Work instruction: Return the data below exactly, but only from the line containing "沙特 (1040, 651)" through the line containing "温哥华 (1046, 831)", with both of those lines included.

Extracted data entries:
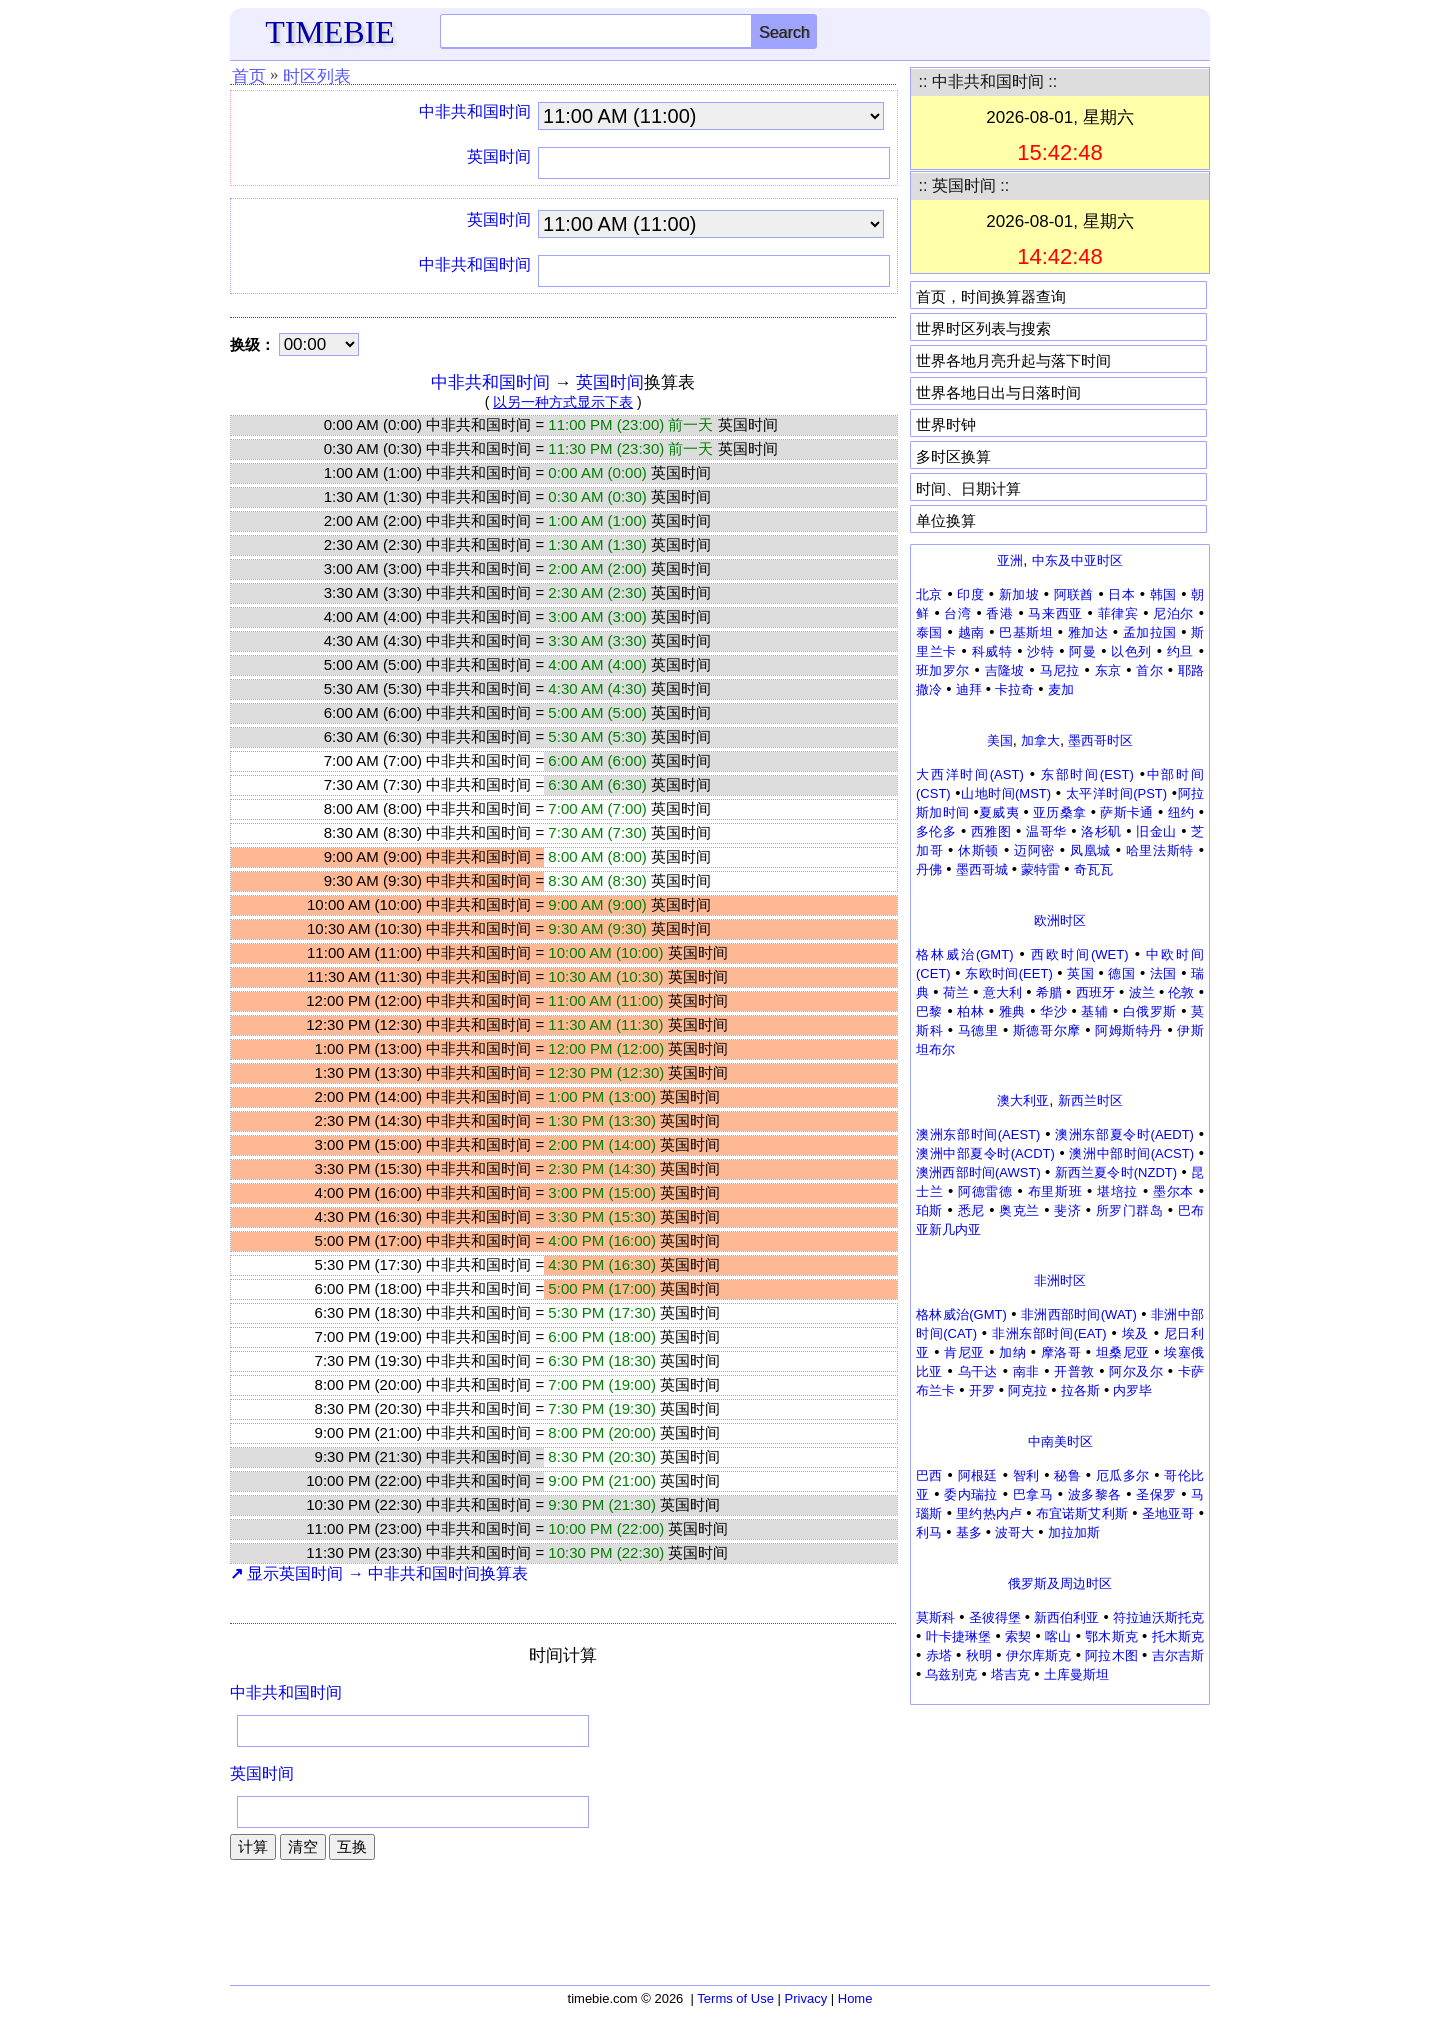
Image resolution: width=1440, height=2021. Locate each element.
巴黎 (929, 1011)
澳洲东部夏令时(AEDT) (1124, 1134)
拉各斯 (1080, 1390)
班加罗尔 (943, 670)
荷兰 (956, 992)
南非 (1026, 1371)
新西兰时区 (1090, 1100)
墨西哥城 (982, 869)
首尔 (1149, 670)
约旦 (1180, 651)
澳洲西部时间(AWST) (978, 1172)
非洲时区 (1060, 1280)
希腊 (1049, 992)
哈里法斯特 (1160, 850)
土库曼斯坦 (1076, 1674)
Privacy (806, 1998)
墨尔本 (1173, 1191)
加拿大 (1040, 740)
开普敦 (1074, 1371)
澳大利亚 (1023, 1100)
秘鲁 (1067, 1475)
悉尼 (971, 1210)
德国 (1121, 973)
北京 (929, 594)
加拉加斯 (1074, 1532)
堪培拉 (1117, 1191)
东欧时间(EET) (1009, 973)
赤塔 (939, 1655)
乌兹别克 (951, 1674)
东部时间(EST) (1087, 774)
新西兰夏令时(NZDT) (1116, 1172)
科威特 (992, 651)
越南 (971, 632)
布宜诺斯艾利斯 (1082, 1513)
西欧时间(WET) (1079, 954)
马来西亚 (1055, 613)
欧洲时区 (1060, 920)
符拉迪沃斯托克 (1158, 1617)
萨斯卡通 (1126, 812)
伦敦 (1181, 992)
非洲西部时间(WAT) (1079, 1314)
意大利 (1002, 992)
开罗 (982, 1390)
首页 (249, 76)
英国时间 (499, 156)
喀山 (1058, 1636)
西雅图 (991, 831)
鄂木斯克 (1111, 1636)
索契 (1018, 1636)
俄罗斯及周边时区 (1060, 1583)
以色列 (1131, 651)
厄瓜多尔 (1123, 1475)
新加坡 (1019, 594)
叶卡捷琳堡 (959, 1636)
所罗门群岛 (1129, 1210)
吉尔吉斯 (1178, 1655)
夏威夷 (999, 812)
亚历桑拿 (1059, 812)
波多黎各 (1095, 1494)
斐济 (1067, 1210)
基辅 (1094, 1011)
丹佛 (929, 869)
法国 (1163, 973)
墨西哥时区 (1100, 740)
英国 (1080, 973)
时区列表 (317, 76)
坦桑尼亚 (1123, 1352)
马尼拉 (1060, 670)
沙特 (1040, 651)
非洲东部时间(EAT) (1049, 1333)
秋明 (979, 1655)
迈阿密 (1034, 850)
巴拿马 (1033, 1494)
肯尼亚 (964, 1352)
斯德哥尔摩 (1047, 1030)
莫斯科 (935, 1617)
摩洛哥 (1061, 1352)
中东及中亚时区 (1077, 560)
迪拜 (969, 689)
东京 (1108, 670)
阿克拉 (1027, 1390)
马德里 (978, 1030)
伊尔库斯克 (1039, 1655)
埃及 (1135, 1333)
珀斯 (929, 1210)
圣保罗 (1156, 1494)
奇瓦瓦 (1093, 869)
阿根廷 (978, 1475)
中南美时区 (1060, 1441)
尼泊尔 (1173, 613)
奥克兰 (1019, 1210)
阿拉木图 (1111, 1655)
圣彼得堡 (995, 1617)
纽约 (1181, 812)
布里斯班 (1055, 1191)
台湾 (957, 613)
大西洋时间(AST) (970, 774)
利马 (929, 1532)
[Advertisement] (1060, 1840)
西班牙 (1095, 992)
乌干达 (978, 1371)
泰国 (929, 632)
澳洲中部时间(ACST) (1131, 1153)
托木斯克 (1178, 1636)
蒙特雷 (1040, 869)
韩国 (1163, 594)
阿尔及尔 (1136, 1371)
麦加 (1061, 689)
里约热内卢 (989, 1513)
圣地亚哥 (1168, 1513)
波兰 (1142, 992)
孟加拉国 (1150, 632)
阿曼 (1082, 651)
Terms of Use (735, 1998)
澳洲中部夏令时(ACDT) (985, 1153)
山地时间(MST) (1006, 793)
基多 (969, 1532)
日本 (1121, 594)
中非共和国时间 (475, 111)
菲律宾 (1118, 613)
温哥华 (1046, 831)
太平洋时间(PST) (1116, 793)
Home (855, 1998)
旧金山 (1156, 831)
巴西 (929, 1475)
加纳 (1012, 1352)
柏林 (970, 1011)
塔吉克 (1010, 1674)
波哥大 (1014, 1532)
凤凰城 (1090, 850)
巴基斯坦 (1026, 632)
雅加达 (1088, 632)
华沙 (1053, 1011)
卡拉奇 (1014, 689)
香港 (999, 613)
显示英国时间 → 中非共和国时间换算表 (379, 1573)
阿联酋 (1074, 594)
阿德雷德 (985, 1191)
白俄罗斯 (1150, 1011)
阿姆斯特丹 (1129, 1030)
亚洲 (1010, 560)
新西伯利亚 (1066, 1617)
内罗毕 (1132, 1390)
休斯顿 (978, 850)
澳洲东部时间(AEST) (978, 1134)
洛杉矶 (1101, 831)
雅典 (1012, 1011)
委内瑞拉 (971, 1494)
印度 (970, 594)
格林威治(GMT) (964, 954)
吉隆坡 (1005, 670)
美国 (1000, 740)
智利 (1026, 1475)
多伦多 (936, 831)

Final answer:
沙特 (1040, 651)
非洲东部时间(EAT) (1049, 1333)
秋明 (979, 1655)
迈阿密 (1034, 850)
巴拿马 (1033, 1494)
肯尼亚 (964, 1352)
斯德哥尔摩 (1047, 1030)
莫斯科 (935, 1617)
摩洛哥 (1061, 1352)
中东及中亚时区 (1077, 560)
迪拜 (969, 689)
东京 (1108, 670)
阿克拉 (1027, 1390)
马德里 (978, 1030)
伊尔库斯克 (1039, 1655)
埃及 (1135, 1333)
珀斯 (929, 1210)
圣保罗 (1156, 1494)
奇瓦瓦 (1093, 869)
阿根廷 (978, 1475)
中南美时区 (1060, 1441)
尼泊尔 (1173, 613)
奥克兰 (1019, 1210)
阿拉木图 (1111, 1655)
圣彼得堡 (995, 1617)
纽约 (1181, 812)
布里斯班 (1055, 1191)
台湾 (957, 613)
大西洋时间(AST) (970, 774)
利马 (929, 1532)
[Advertisement] (1060, 1840)
西班牙 (1095, 992)
乌干达 (978, 1371)
泰国 (929, 632)
澳洲中部时间(ACST) (1131, 1153)
托木斯克 (1178, 1636)
蒙特雷 (1040, 869)
韩国 (1163, 594)
阿尔及尔 (1136, 1371)
麦加 (1061, 689)
里约热内卢 (989, 1513)
圣地亚哥 (1168, 1513)
波兰 (1142, 992)
孟加拉国 (1150, 632)
阿曼 (1082, 651)
Terms of Use (735, 1998)
澳洲中部夏令时(ACDT) (985, 1153)
山地时间(MST) (1006, 793)
基多 (969, 1532)
日本 (1121, 594)
中非共和国时间 (475, 111)
菲律宾 (1118, 613)
温哥华 (1046, 831)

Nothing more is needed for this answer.